**INSTRUCTIONS TO FOLLOW**.
Which lines in the records below mention the word "British"? Copy each one out.

**Saved data entries**.
━━━━━━━━
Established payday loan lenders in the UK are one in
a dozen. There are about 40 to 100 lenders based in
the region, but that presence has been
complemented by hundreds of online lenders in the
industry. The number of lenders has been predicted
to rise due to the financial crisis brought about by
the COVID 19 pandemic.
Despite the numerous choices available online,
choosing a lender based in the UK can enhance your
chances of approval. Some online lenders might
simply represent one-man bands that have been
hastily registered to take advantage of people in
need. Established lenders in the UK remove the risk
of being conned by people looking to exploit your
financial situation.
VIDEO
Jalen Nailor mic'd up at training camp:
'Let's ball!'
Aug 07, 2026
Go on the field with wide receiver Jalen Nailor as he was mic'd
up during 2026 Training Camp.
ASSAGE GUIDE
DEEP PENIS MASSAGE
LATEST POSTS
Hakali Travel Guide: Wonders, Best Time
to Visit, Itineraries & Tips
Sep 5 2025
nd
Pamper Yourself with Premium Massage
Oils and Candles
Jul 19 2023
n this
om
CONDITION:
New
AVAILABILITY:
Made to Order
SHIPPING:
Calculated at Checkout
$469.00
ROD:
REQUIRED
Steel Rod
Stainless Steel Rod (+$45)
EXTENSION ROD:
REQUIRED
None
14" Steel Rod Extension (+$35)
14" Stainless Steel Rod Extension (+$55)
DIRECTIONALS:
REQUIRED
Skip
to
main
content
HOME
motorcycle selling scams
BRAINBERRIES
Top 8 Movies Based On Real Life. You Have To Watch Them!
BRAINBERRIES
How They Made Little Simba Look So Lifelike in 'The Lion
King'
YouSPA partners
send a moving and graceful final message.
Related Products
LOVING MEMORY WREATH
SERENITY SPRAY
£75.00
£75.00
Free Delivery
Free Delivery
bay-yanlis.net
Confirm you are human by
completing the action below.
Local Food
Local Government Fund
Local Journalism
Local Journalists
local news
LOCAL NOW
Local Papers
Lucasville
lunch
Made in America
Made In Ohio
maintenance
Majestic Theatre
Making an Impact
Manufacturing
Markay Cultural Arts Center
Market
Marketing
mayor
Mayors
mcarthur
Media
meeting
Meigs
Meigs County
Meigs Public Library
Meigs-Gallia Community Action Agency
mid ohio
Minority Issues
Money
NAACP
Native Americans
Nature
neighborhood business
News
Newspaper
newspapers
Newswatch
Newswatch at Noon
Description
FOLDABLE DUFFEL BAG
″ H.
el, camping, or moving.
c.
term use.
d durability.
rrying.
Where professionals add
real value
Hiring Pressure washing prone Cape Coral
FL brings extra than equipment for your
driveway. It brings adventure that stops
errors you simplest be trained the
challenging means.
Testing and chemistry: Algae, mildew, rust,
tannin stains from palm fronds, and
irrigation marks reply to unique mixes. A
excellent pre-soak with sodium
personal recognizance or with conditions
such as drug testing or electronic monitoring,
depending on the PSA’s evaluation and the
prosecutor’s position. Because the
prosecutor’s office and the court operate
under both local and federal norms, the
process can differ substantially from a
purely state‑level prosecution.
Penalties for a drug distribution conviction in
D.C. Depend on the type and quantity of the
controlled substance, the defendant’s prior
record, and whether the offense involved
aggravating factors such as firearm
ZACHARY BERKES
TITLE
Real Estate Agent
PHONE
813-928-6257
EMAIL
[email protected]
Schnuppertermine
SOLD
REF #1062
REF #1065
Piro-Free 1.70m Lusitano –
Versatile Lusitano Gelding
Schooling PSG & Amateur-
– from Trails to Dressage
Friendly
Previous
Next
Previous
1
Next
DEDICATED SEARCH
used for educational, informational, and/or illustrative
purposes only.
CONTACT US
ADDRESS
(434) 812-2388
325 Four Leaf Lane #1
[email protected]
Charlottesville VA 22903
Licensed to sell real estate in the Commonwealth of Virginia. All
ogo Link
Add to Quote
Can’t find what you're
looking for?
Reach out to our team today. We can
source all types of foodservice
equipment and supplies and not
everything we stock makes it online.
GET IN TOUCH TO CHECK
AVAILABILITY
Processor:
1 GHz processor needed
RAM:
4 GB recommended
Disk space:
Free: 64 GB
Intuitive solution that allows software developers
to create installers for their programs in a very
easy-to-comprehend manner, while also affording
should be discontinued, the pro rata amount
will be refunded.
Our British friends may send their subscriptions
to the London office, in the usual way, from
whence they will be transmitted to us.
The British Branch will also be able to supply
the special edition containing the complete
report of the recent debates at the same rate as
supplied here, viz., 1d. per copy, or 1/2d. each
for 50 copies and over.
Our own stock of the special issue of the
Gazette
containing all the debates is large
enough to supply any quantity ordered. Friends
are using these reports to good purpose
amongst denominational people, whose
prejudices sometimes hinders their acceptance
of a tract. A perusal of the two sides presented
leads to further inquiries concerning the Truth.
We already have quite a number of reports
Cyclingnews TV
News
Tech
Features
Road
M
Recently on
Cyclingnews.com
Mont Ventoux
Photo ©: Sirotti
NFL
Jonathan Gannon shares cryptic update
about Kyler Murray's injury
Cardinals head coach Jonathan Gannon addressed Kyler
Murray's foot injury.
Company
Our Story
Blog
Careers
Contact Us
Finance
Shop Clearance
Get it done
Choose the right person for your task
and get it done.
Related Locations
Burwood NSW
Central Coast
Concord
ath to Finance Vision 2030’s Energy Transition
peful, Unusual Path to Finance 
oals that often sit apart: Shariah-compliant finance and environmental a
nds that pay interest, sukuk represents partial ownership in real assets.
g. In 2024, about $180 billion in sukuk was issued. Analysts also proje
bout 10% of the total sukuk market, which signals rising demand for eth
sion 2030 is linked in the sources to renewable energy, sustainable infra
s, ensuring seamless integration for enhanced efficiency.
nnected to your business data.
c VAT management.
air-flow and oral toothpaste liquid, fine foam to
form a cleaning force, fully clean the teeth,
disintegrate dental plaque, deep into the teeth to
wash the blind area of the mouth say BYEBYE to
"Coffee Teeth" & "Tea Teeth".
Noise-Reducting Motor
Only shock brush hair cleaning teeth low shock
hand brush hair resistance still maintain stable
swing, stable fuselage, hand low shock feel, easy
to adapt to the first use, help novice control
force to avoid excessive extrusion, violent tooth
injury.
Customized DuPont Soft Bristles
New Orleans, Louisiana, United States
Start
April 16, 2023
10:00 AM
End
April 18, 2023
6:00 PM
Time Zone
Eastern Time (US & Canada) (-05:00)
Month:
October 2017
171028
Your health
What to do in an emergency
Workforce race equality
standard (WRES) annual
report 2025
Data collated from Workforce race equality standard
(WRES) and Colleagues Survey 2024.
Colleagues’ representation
━━━━━━━━
**TASK OUTPUT**.
Our British friends may send their subscriptions
The British Branch will also be able to supply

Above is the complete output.